- **Source material**:
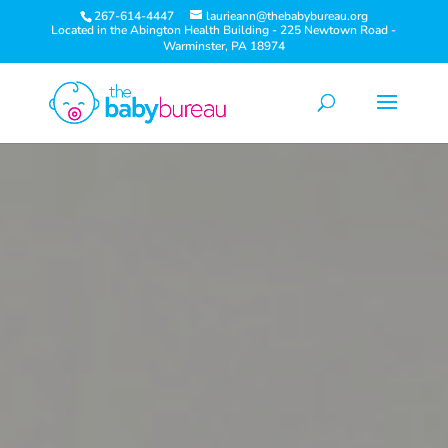
267-614-4447
laurieann@thebabybureau.org
Located in the Abington Health Building - 225 Newtown Road -
Warminster, PA 18974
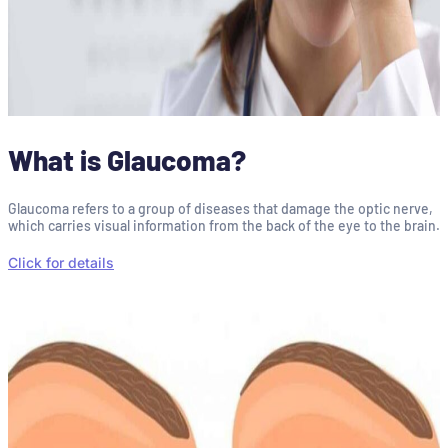
What is Glaucoma?
Glaucoma refers to a group of diseases that damage the optic nerve,
which carries visual information from the back of the eye to the brain.
Click for details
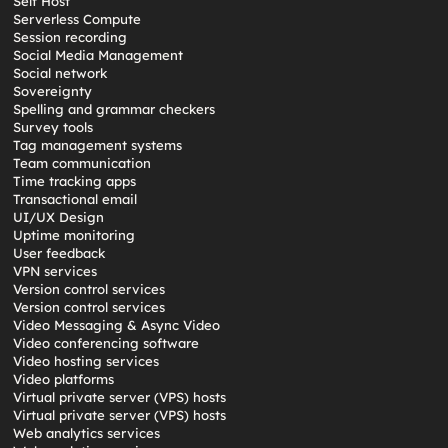
Self Host
Serverless Compute
Session recording
Social Media Management
Social network
Sovereignty
Spelling and grammar checkers
Survey tools
Tag management systems
Team communication
Time tracking apps
Transactional email
UI/UX Design
Uptime monitoring
User feedback
VPN services
Version control services
Version control services
Video Messaging & Async Video
Video conferencing software
Video hosting services
Video platforms
Virtual private server (VPS) hosts
Virtual private server (VPS) hosts
Web analytics services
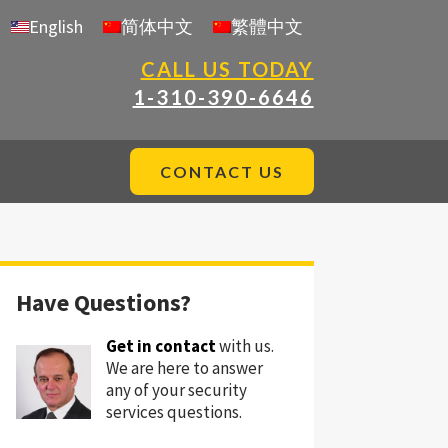
English
简体中文
繁體中文
CALL US TODAY
1-310-390-6646
CONTACT US
Have Questions?
Get in contact
with us.
We are here to answer
any of your security
services questions.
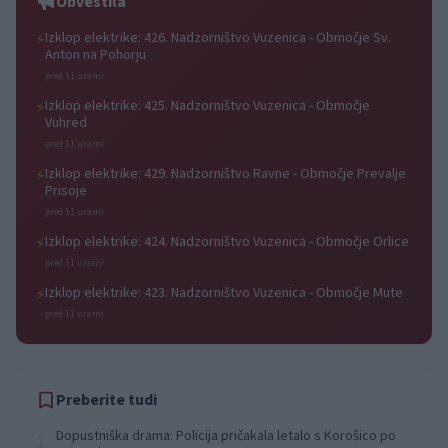
Obvestila
Izklop elektrike: 426. Nadzorništvo Vuzenica - Območje Sv.
⚡
Anton na Pohorju
pred 11 urami
Izklop elektrike: 425. Nadzorništvo Vuzenica - Območje
⚡
Vuhred
pred 11 urami
Izklop elektrike: 429. Nadzorništvo Ravne - Območje Prevalje
⚡
Prisoje
pred 11 urami
Izklop elektrike: 424. Nadzorništvo Vuzenica - Območje Orlice
⚡
pred 11 urami
Izklop elektrike: 423. Nadzorništvo Vuzenica - Območje Mute
⚡
pred 11 urami
Preberite tudi
Dopustniška drama: Policija pričakala letalo s Korošico po
1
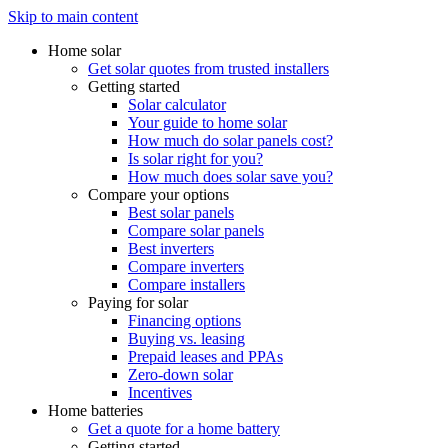
Skip to main content
Home solar
Get solar quotes from trusted installers
Getting started
Solar calculator
Your guide to home solar
How much do solar panels cost?
Is solar right for you?
How much does solar save you?
Compare your options
Best solar panels
Compare solar panels
Best inverters
Compare inverters
Compare installers
Paying for solar
Financing options
Buying vs. leasing
Prepaid leases and PPAs
Zero-down solar
Incentives
Home batteries
Get a quote for a home battery
Getting started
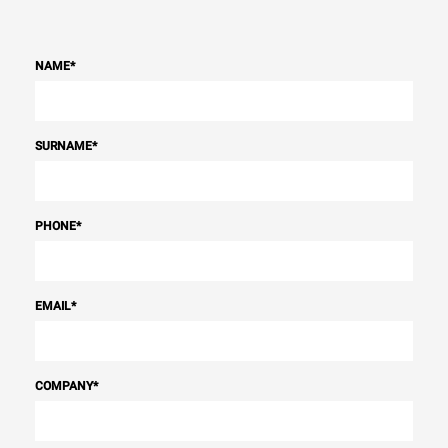
NAME
*
SURNAME
*
PHONE
*
EMAIL
*
COMPANY
*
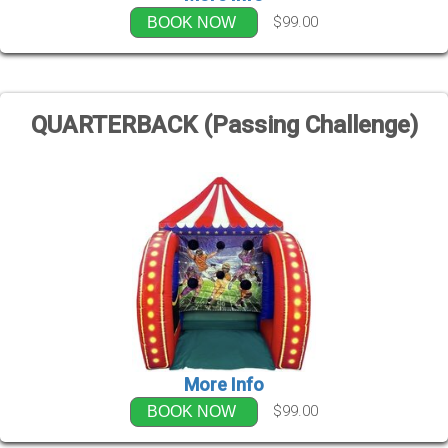
$99.00
BOOK NOW
QUARTERBACK (Passing Challenge)
More Info
$99.00
BOOK NOW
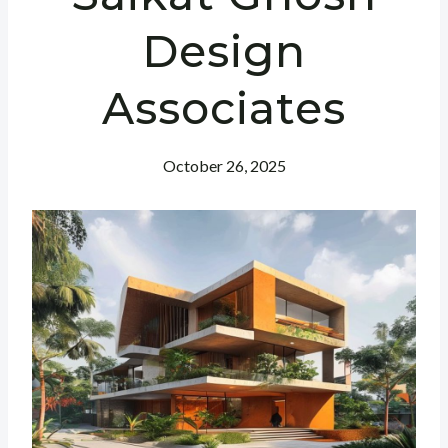
Design
Associates
October 26, 2025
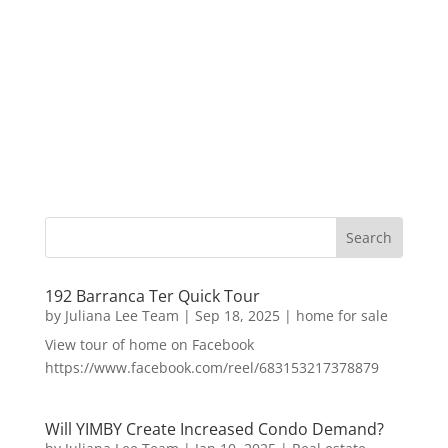
192 Barranca Ter Quick Tour
by
Juliana Lee Team
|
Sep 18, 2025
|
home for sale
View tour of home on Facebook
https://www.facebook.com/reel/683153217378879
Will YIMBY Create Increased Condo Demand?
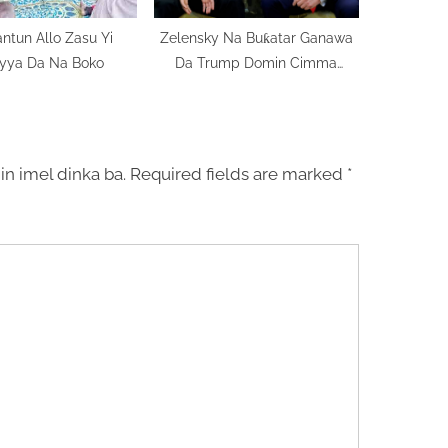
ntun Allo Zasu Yi
Zelensky Na Buƙatar Ganawa
yya Da Na Boko
Da Trump Domin Cimma
Matsaya Kan Batutuwa Masu
Sarƙaƙiya
in imel dinka ba.
Required fields are marked
*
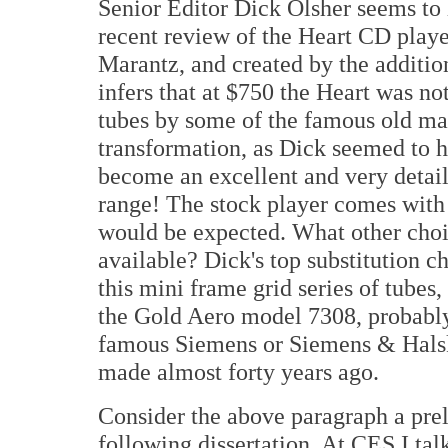
Senior Editor Dick Olsher seems to h
recent review of the Heart CD playe
Marantz, and created by the additio
infers that at $750 the Heart was no
tubes by some of the famous old man
transformation, as Dick seemed to 
become an excellent and very detail
range! The stock player comes wit
would be expected. What other choi
available? Dick's top substitution c
this mini frame grid series of tube
the Gold Aero model 7308, probabl
famous Siemens or Siemens & Hals
made almost forty years ago.
Consider the above paragraph a prel
following dissertation. At CES I ta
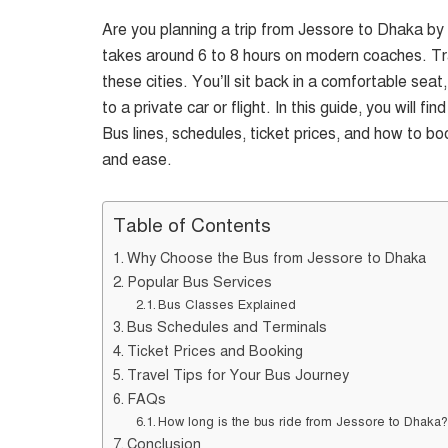
Are you planning a trip from Jessore to Dhaka b
takes around 6 to 8 hours on modern coaches. Tr
these cities. You’ll sit back in a comfortable se
to a private car or flight. In this guide, you will
Bus lines, schedules, ticket prices, and how to bo
and ease.
Table of Contents
Why Choose the Bus from Jessore to Dhaka
Popular Bus Services
Bus Classes Explained
Bus Schedules and Terminals
Ticket Prices and Booking
Travel Tips for Your Bus Journey
FAQs
How long is the bus ride from Jessore to Dhaka
Conclusion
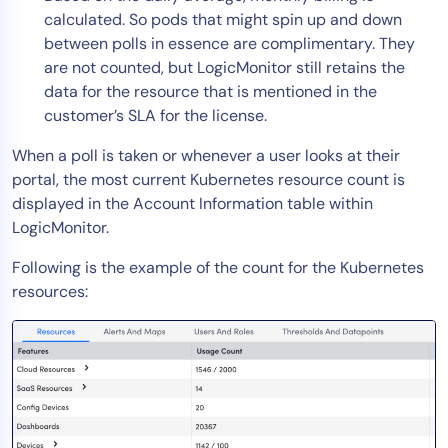
calculated. So pods that might spin up and down
between polls in essence are complimentary. They
are not counted, but LogicMonitor still retains the
data for the resource that is mentioned in the
customer’s SLA for the license.
When a poll is taken or whenever a user looks at their
portal, the most current Kubernetes resource count is
displayed in the Account Information table within
LogicMonitor.
Following is the example of the count for the Kubernetes
resources:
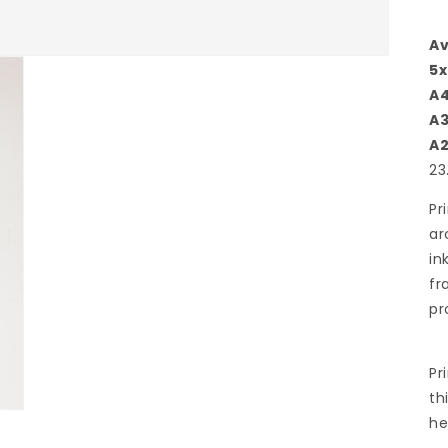
Av
5x
A
A
A
23
Pr
ar
in
fr
pr
Pr
th
he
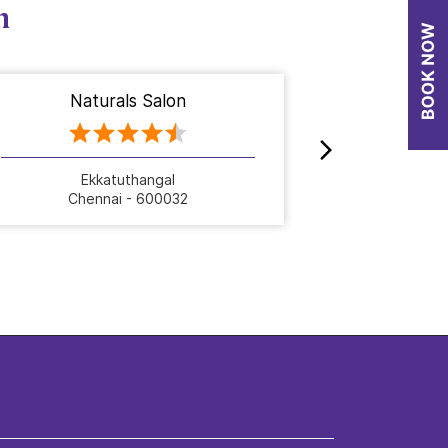
n
Naturals Salon
Nat
Ekkatuthangal
Chennai - 600032
Che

- **Exercise description**:
Beginning with the line holding "Transactional email" in the material above, restate word for word each line through the line holding "Get in contact", and exclude pictures.

- **Answer box**:
Transactional email
UI/UX Design
Uptime monitoring
User feedback
VPN services
Version control services
Version control services
Video Messaging & Async Video
Video conferencing software
Video hosting services
Video platforms
Virtual private server (VPS) hosts
Virtual private server (VPS) hosts
Web analytics services
English
简体中文
繁體中文
CALL US TODAY
1-310-390-6646
CONTACT US
Have Questions?
Get in contact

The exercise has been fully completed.